What to work on » Take every line in the entries that includes the word "Cloud" and copy it.

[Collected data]
************

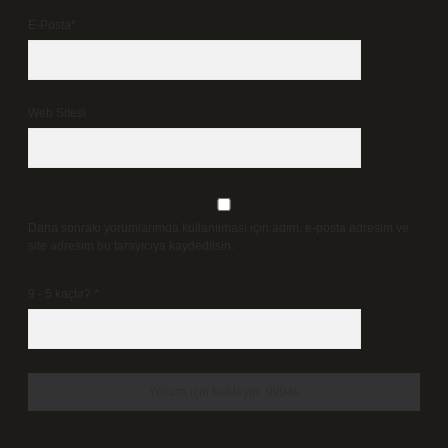
E-Posta*
Web Sitesi
Daha sonraki yorumlarımda kullanılması için adım, e-posta adresim ve
site adresim bu tarayıcıya kaydedilsin.
9 - 5 kaçtır?
*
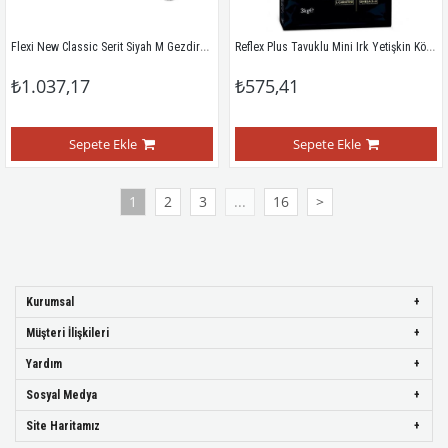
Flexi New Classic Serit Siyah M Gezdirme Tasmasi 5 Mt
Reflex Plus Tavuklu Mini Irk Yetişkin Köpek Maması 3 Kg
₺1.037,17
₺575,41
Sepete Ekle
Sepete Ekle
1
2
3
...
16
>
Kurumsal
Müşteri İlişkileri
Yardım
Sosyal Medya
Site Haritamız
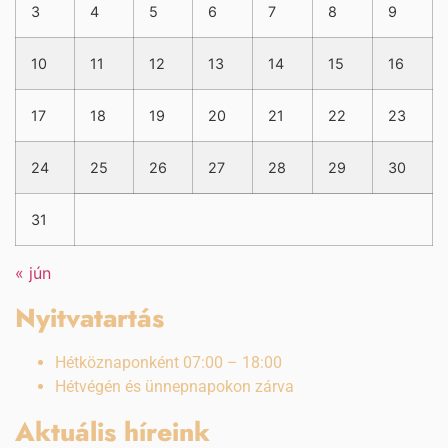
3
4
5
6
7
8
9
10
11
12
13
14
15
16
17
18
19
20
21
22
23
24
25
26
27
28
29
30
31
« jún
Nyitvatartás
Hétköznaponként 07:00 – 18:00
Hétvégén és ünnepnapokon zárva
Aktuális híreink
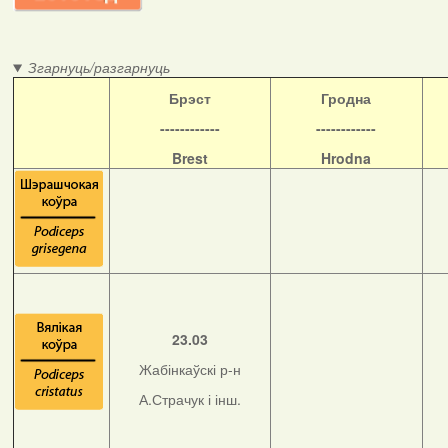
Згарнуць/разгарнуць
Б
рэст
Гродна
------------
------------
Brest
Hrodna
23.03
Жабінкаўскі р-н
А.Страчук і інш.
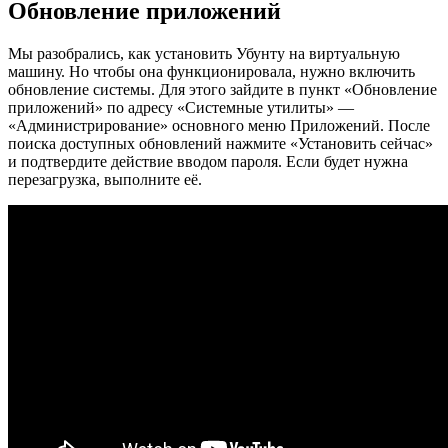
Обновление приложений
Мы разобрались, как установить Убунту на виртуальную
машину. Но чтобы она функционировала, нужно включить
обновление системы. Для этого зайдите в пункт «Обновление
приложений» по адресу «Системные утилиты» —
«Администрирование» основного меню Приложений. После
поиска доступных обновлений нажмите «Установить сейчас»
и подтвердите действие вводом пароля. Если будет нужна
перезагрузка, выполните её.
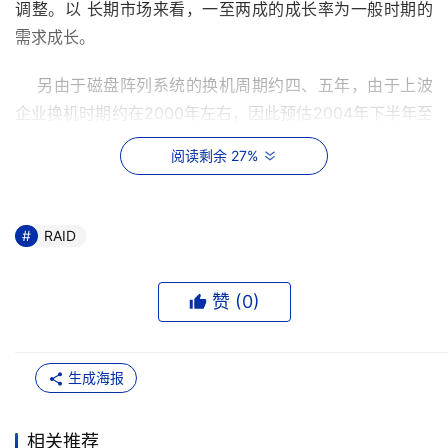
调整。以 长期市场来看，一至两成的成长率为一般时期的
需求成长。
    另由于磁盘阵列系统的换机周期约四、五年，由于上波
企业换机时期约在2000年左右，因此预估2004年下半年至
2005年会有一波较大的换机成长，因此2004年至2005年
阅读剩余 27%
将是磁盘阵列市场成长的高峰时期。
    由于未来串行ATA(SerialATA)接口硬盘将逐渐取代并行
RAID
ATA(Parallel ATA)及部份SCSI接口的硬盘，因此SerialATA
接口的硬盘控制器前景看好，而这也是台湾厂商深耕已久的
部分。
赞 (
0
)
    由于各大硬盘厂在新旧世代推出时，必须考虑使用环境
及存货等问题，因此虽然Serial ATA接口硬盘产品技术已不
生成海报
是问题，但至今仍迟未推出。推测2003年第四季硬盘厂商
库存销售告一段落后，将有机会推出Serial ATA接口的硬
相关推荐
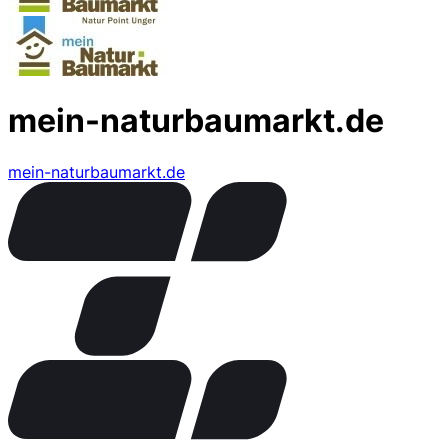
mein-naturbaumarkt.de
mein-naturbaumarkt.de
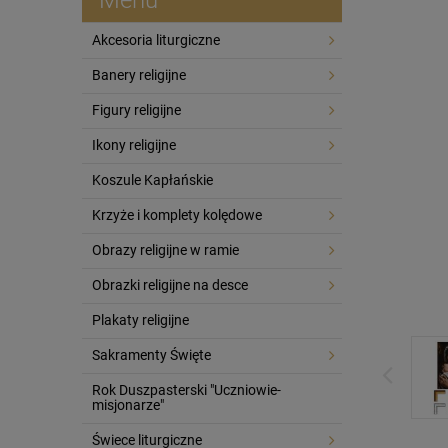
Akcesoria liturgiczne
Banery religijne
Figury religijne
Ikony religijne
Koszule Kapłańskie
Krzyże i komplety kolędowe
Obrazy religijne w ramie
Obrazki religijne na desce
Plakaty religijne
Sakramenty Święte
Rok Duszpasterski "Uczniowie-
misjonarze"
Świece liturgiczne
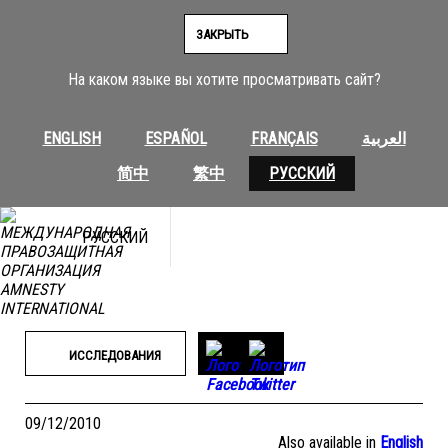
Перейти
к
ЗАКРЫТЬ
содержимому
На каком языке вы хотите просматривать сайт?
ENGLISH
ESPAÑOL
FRANÇAIS
العربية
简中
繁中
РУССКИЙ
РУССКИЙ
ИССЛЕДОВАНИЯ
09/12/2010
Also available in
English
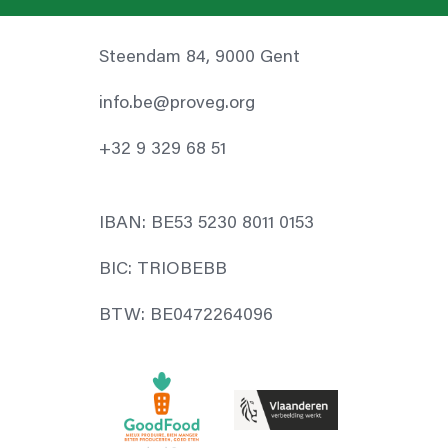
Steendam 84, 9000 Gent
info.be@proveg.org
+32 9 329 68 51
IBAN: BE53 5230 8011 0153
BIC: TRIOBEBB
BTW: BE0472264096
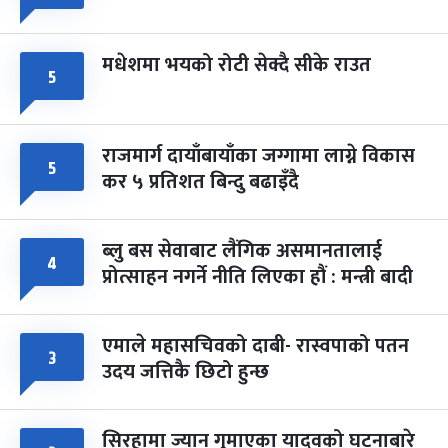
मधेशमा भयको रोटी सेक्दै सीके राउत
५
राजमार्ग दायाँबायाँका जग्गामा लाग्ने विकास
५
कर ५ प्रतिशत बिन्दु बढाइँदै
ब्लु बस सेवाबाट लैंगिक असमानतालाई
४
प्रोत्साहन नगर्ने नीति लिएका हौं : मन्त्री बादी
एमाले महासचिवको दाबी- रास्वपाको पतन
३
उदय जत्तिकै छिटो हुन्छ
सिरहामा ज्यान गुमाएका यादवको घटनाबारे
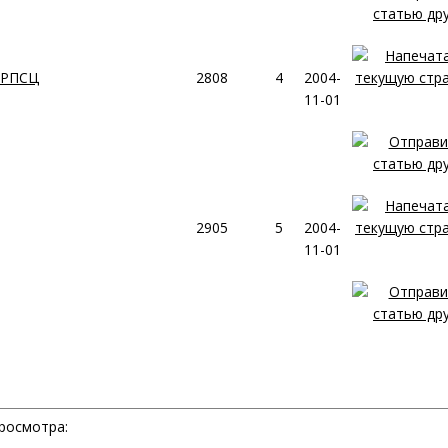
 РПСЦ
2808
4
2004-
11-01
2905
5
2004-
11-01
росмотра:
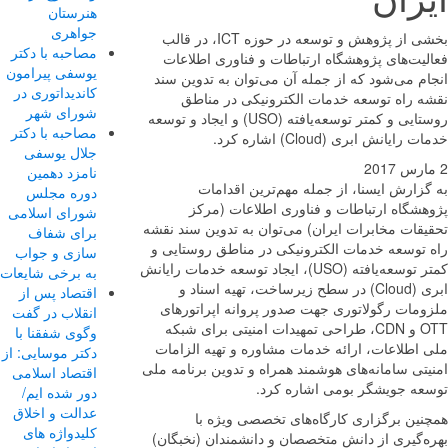
هنرستان
جواهری
بخشی از پژوهش و توسعه در حوزه ICT، در قالب
مصاحبه با دکتر
لیت‌های پژوهشگاه ارتباطات و فناوری اطلاعات
یوسفی پیرامون
م می‌شود که از جمله آن می‌توان به تدوین سند
کاندیداتوری در
ه راه توسعه خدمات الکترونیکی در مناطق
شورای شهر
روستایی و کمتر توسعه‌یافته (USO) و ایجاد و توسعه
مصاحبه با دکتر
رایانش ابری (Cloud) اشاره کرد.
جلال یوسفی
نامزد دهمین
زارش ایسنا، از جمله مهم‌ترین اقدامات
دوره مجلس
هشگاه ارتباطات و فناوری اطلاعات (مرکز
شورای اسلامی
یقات مخابرات ایران) می‌توان به تدوین سند نقشه
برای شفاف
 توسعه خدمات الکترونیکی در مناطق روستایی و
سازی و جواب
کمتر توسعه‌یافته (USO)، ایجاد توسعه خدمات رایانش
به برخی شایعات
ابری (Cloud) در سطح زیرساخت، تهیه اسناد و
اقتصاد پس از
ومات رگولاتوری جهت صدور پروانه اپراتورهای
انقلاب در گفت
OTT و CDN، طراحی تمهیدات امنیتی برای شبکه
وگوی شفقنا با
 اطلاعات، ارائه خدمات مشاوره و تهیه الزامات
دکتر موسایی: از
تی سامانه‌های هوشمند همراه و تدوین برنامه ملی
اقتصاد اسلامی
عه جویشگر بومی اشاره کرد.
دور شده ایم/
عدالت و اخلاق
نین برگزاری کارگاه‌های تخصصی ویژه با
کلیدواژه های
ه‌گیری از دانش متخصصان و دانشمندان (نخبگان)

************

Answer to the exercise »
رایانش ابری (Cloud) اشاره کرد.
ابری (Cloud) در سطح زیرساخت، تهیه اسناد و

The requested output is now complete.